Other persons of interest seen that afternoon were: a muscular, suntanned 45- to 50-year-old man walking down the beach; a man aged about 28 who was sunbaking near the Wanda Surf Club then shook off his towel at about 1 pm and headed north along the beach; and another man aged about 20 who was half-submerged in the sand with a piece of corrugated tin with eye holes cut in it wrapped around his head. All three would have had an uninterrupted view along the beach. Despite constant pleas by police for anyone in the vicinity that day to come forward, none of these men responded.

On the evening the girls’ bodies were discovered, a doctor had to tell Mrs Schmidt the dreadful news as she was recuperating from her operation at King George V Hospital. She insisted on being taken home by ambulance to be with her children, even though it was only for a short time.

The following day the sands of Wanda Beach swarmed with police, scouring and digging every inch of the area in search of anything that could help them track down the person or persons who had committed such a terrible crime. Tonnes of sand were lifted by the local council’s front-end loader then emptied onto the beach and sifted. Apart from a few wine bottles, food refuse and the odd thong, the only clue came after a week of digging: a 2.5 centimetre long piece of bloodstained blade, from what appeared to be a kitchen knife, was found about five metres from where the bodies were discovered. Subsequent tests failed to reveal whether or not the blood was human.

Apart from that, the police found nothing else. The NSW government offered a £10,000 reward for any information that might lead to the killer or his accomplices. Mrs Schmidt came home from hospital for her daughter’s funeral. At Marianne’s service, Lutheran pastor W.R. Paegh spoke of the tragedy as a ‘bestial, brutal’ act. Christine Sharrock’s funeral was held the same day. Wreaths arrived from all over Australia, and a police motorcycle escort accompanied each cortege.

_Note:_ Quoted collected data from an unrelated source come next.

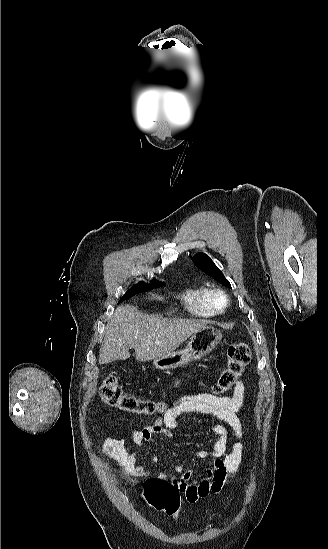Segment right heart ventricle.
Instances as JSON below:
<instances>
[{
	"label": "right heart ventricle",
	"mask_w": 328,
	"mask_h": 549,
	"mask_svg": "<svg viewBox=\"0 0 328 549\" xmlns=\"http://www.w3.org/2000/svg\"><path fill=\"white\" fill-rule=\"evenodd\" d=\"M210 291L206 286H194L186 290L183 296L186 319L202 320L217 316L212 310Z\"/></svg>",
	"instance_id": "1"
}]
</instances>
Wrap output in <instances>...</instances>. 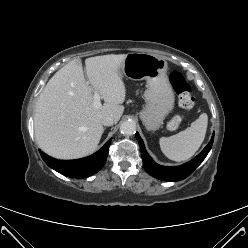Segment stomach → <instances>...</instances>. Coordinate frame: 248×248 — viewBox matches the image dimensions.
<instances>
[{
  "instance_id": "0dacf381",
  "label": "stomach",
  "mask_w": 248,
  "mask_h": 248,
  "mask_svg": "<svg viewBox=\"0 0 248 248\" xmlns=\"http://www.w3.org/2000/svg\"><path fill=\"white\" fill-rule=\"evenodd\" d=\"M119 73L131 80H146V105L140 112V119L148 131L158 130L172 111L175 100L167 77V62L153 54L129 53Z\"/></svg>"
}]
</instances>
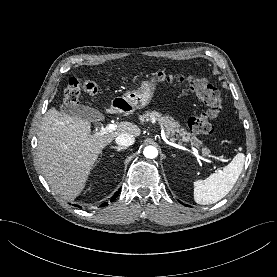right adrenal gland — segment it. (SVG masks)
<instances>
[{"label": "right adrenal gland", "instance_id": "obj_1", "mask_svg": "<svg viewBox=\"0 0 277 277\" xmlns=\"http://www.w3.org/2000/svg\"><path fill=\"white\" fill-rule=\"evenodd\" d=\"M111 148L115 149L117 152L126 149V147H121V146H112Z\"/></svg>", "mask_w": 277, "mask_h": 277}]
</instances>
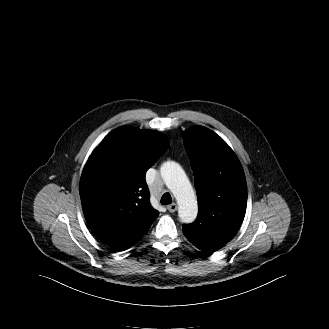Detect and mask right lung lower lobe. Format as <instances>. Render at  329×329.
Segmentation results:
<instances>
[{"label": "right lung lower lobe", "mask_w": 329, "mask_h": 329, "mask_svg": "<svg viewBox=\"0 0 329 329\" xmlns=\"http://www.w3.org/2000/svg\"><path fill=\"white\" fill-rule=\"evenodd\" d=\"M128 249V248H127ZM123 250H126V249H123ZM116 251H122V250H116Z\"/></svg>", "instance_id": "98d812e1"}]
</instances>
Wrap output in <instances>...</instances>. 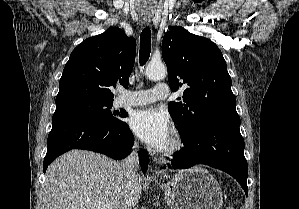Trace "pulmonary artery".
Listing matches in <instances>:
<instances>
[{"mask_svg":"<svg viewBox=\"0 0 299 209\" xmlns=\"http://www.w3.org/2000/svg\"><path fill=\"white\" fill-rule=\"evenodd\" d=\"M169 95V88L166 83H157L152 89L124 91L119 100L120 106H139L153 103L166 98Z\"/></svg>","mask_w":299,"mask_h":209,"instance_id":"obj_1","label":"pulmonary artery"}]
</instances>
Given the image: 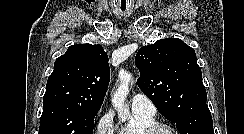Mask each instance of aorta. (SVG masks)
Masks as SVG:
<instances>
[{"label":"aorta","mask_w":244,"mask_h":134,"mask_svg":"<svg viewBox=\"0 0 244 134\" xmlns=\"http://www.w3.org/2000/svg\"><path fill=\"white\" fill-rule=\"evenodd\" d=\"M119 85L114 90L111 96L112 105L118 112V117L121 120H126L130 116L129 108L125 104L126 97L129 92L130 84L133 81L132 74L126 71L119 72Z\"/></svg>","instance_id":"762f6f07"}]
</instances>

Still looking for any clue that may lead to the killer, police organised for several young female police officers in bathers to mix with the crowds at Cronulla and walk along the beach in the same direction that Christine and Marianne had walked on that terrible day, in the vain hope that they may be followed. They weren’t. The NSW government forensic psychiatrist, Dr John McGeorge, not one known to hold back on his opinions of ghastly crimes, said that due to the violent nature of the deaths, he believed that this was just the beginning, and that the killer would strike again … and soon.

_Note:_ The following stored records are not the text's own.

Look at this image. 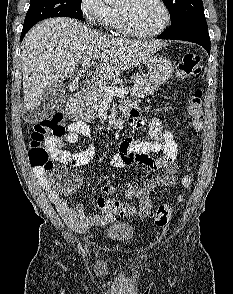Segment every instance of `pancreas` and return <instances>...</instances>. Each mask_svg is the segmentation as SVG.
<instances>
[{"label": "pancreas", "mask_w": 233, "mask_h": 294, "mask_svg": "<svg viewBox=\"0 0 233 294\" xmlns=\"http://www.w3.org/2000/svg\"><path fill=\"white\" fill-rule=\"evenodd\" d=\"M131 79L133 86L130 89V95L134 98H144L146 95L154 94V92L159 89L151 80L143 78L139 74H134ZM106 98L107 97L96 88L88 90L85 92L84 101L79 107V116L87 122H92L97 110Z\"/></svg>", "instance_id": "cf45deb5"}]
</instances>
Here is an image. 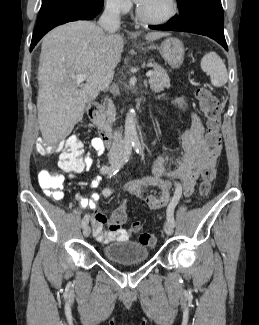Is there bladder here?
Listing matches in <instances>:
<instances>
[{
	"instance_id": "obj_1",
	"label": "bladder",
	"mask_w": 259,
	"mask_h": 325,
	"mask_svg": "<svg viewBox=\"0 0 259 325\" xmlns=\"http://www.w3.org/2000/svg\"><path fill=\"white\" fill-rule=\"evenodd\" d=\"M103 255L113 263L134 264L145 262L149 257V250L142 243L126 240L104 246Z\"/></svg>"
}]
</instances>
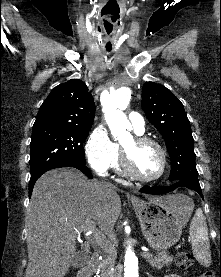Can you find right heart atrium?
Listing matches in <instances>:
<instances>
[{
	"label": "right heart atrium",
	"mask_w": 221,
	"mask_h": 277,
	"mask_svg": "<svg viewBox=\"0 0 221 277\" xmlns=\"http://www.w3.org/2000/svg\"><path fill=\"white\" fill-rule=\"evenodd\" d=\"M116 151V144L107 129L102 125L95 127L85 144L86 159L92 170L98 175L108 174L114 164Z\"/></svg>",
	"instance_id": "right-heart-atrium-1"
}]
</instances>
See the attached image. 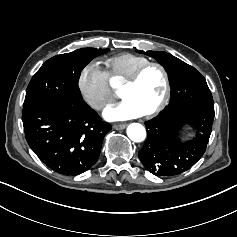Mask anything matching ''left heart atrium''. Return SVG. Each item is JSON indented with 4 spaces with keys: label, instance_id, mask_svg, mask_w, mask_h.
I'll list each match as a JSON object with an SVG mask.
<instances>
[{
    "label": "left heart atrium",
    "instance_id": "left-heart-atrium-1",
    "mask_svg": "<svg viewBox=\"0 0 237 237\" xmlns=\"http://www.w3.org/2000/svg\"><path fill=\"white\" fill-rule=\"evenodd\" d=\"M142 115L143 113L128 100H123L117 105L107 107L103 113L104 118L110 122L134 119Z\"/></svg>",
    "mask_w": 237,
    "mask_h": 237
}]
</instances>
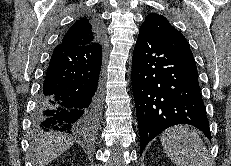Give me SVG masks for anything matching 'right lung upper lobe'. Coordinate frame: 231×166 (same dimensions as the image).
Listing matches in <instances>:
<instances>
[{"mask_svg": "<svg viewBox=\"0 0 231 166\" xmlns=\"http://www.w3.org/2000/svg\"><path fill=\"white\" fill-rule=\"evenodd\" d=\"M104 38V32L98 19L86 16L75 22L65 33L62 45H91Z\"/></svg>", "mask_w": 231, "mask_h": 166, "instance_id": "right-lung-upper-lobe-1", "label": "right lung upper lobe"}]
</instances>
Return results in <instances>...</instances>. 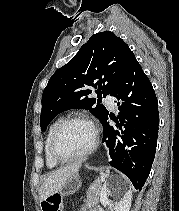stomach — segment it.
Instances as JSON below:
<instances>
[{"instance_id": "0dacf381", "label": "stomach", "mask_w": 179, "mask_h": 211, "mask_svg": "<svg viewBox=\"0 0 179 211\" xmlns=\"http://www.w3.org/2000/svg\"><path fill=\"white\" fill-rule=\"evenodd\" d=\"M82 185V181L79 177L78 174L72 175L67 182L65 183V185L54 195H58L60 197H64V196H68L71 194H74L76 191H78L80 189Z\"/></svg>"}]
</instances>
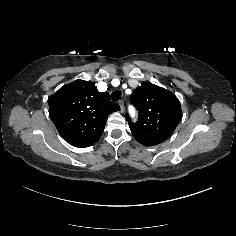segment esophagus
<instances>
[{
  "instance_id": "34e87169",
  "label": "esophagus",
  "mask_w": 236,
  "mask_h": 236,
  "mask_svg": "<svg viewBox=\"0 0 236 236\" xmlns=\"http://www.w3.org/2000/svg\"><path fill=\"white\" fill-rule=\"evenodd\" d=\"M119 106L121 108V113H123L124 112V102H123V100H119Z\"/></svg>"
}]
</instances>
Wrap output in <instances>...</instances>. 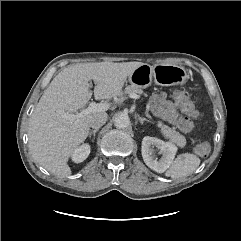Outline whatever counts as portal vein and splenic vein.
Wrapping results in <instances>:
<instances>
[{"instance_id":"obj_1","label":"portal vein and splenic vein","mask_w":241,"mask_h":241,"mask_svg":"<svg viewBox=\"0 0 241 241\" xmlns=\"http://www.w3.org/2000/svg\"><path fill=\"white\" fill-rule=\"evenodd\" d=\"M129 97L133 98V99H139L140 98L139 95L134 94V93L130 94ZM109 108H110V104L107 103V102H104V103L91 102L86 109L80 111L79 113L69 114V113L63 112V116L65 118H69V119H72V120L73 119H79V118L84 117V116H86L88 114H91V113L104 112V111L108 110ZM148 109H149V106L147 105V107H146V114L147 115H148Z\"/></svg>"}]
</instances>
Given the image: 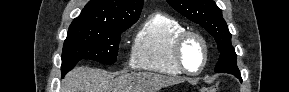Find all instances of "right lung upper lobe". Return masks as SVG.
<instances>
[{
	"label": "right lung upper lobe",
	"mask_w": 289,
	"mask_h": 92,
	"mask_svg": "<svg viewBox=\"0 0 289 92\" xmlns=\"http://www.w3.org/2000/svg\"><path fill=\"white\" fill-rule=\"evenodd\" d=\"M142 7L143 0H90L71 25H133Z\"/></svg>",
	"instance_id": "right-lung-upper-lobe-1"
}]
</instances>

At the inquest into the girls’ deaths, which was held 15 months later, on 20 April 1966, the police had to concede that they were no closer to solving the murders than they had been on the day they started investigating the deaths, although they had interviewed more than 3000 people and still had six detectives working full-time on the case. The only clue they had turned up was the tiny piece of bloodstained knife blade. And although police had made up several ‘identikits’ of possible suspects, which included the friendly surfie Wolfgang had seen on the beach with the girls, and the likenesses were published in the daily papers regularly, no one had come forward.

After three days the inquest came to a close. Coroner Loomes concluded that the girls had been murdered by a person or persons unknown and it was his belief that ‘this is not the end. It could be just the beginning.’

The case of the Wanda Beach murders remains open to this day.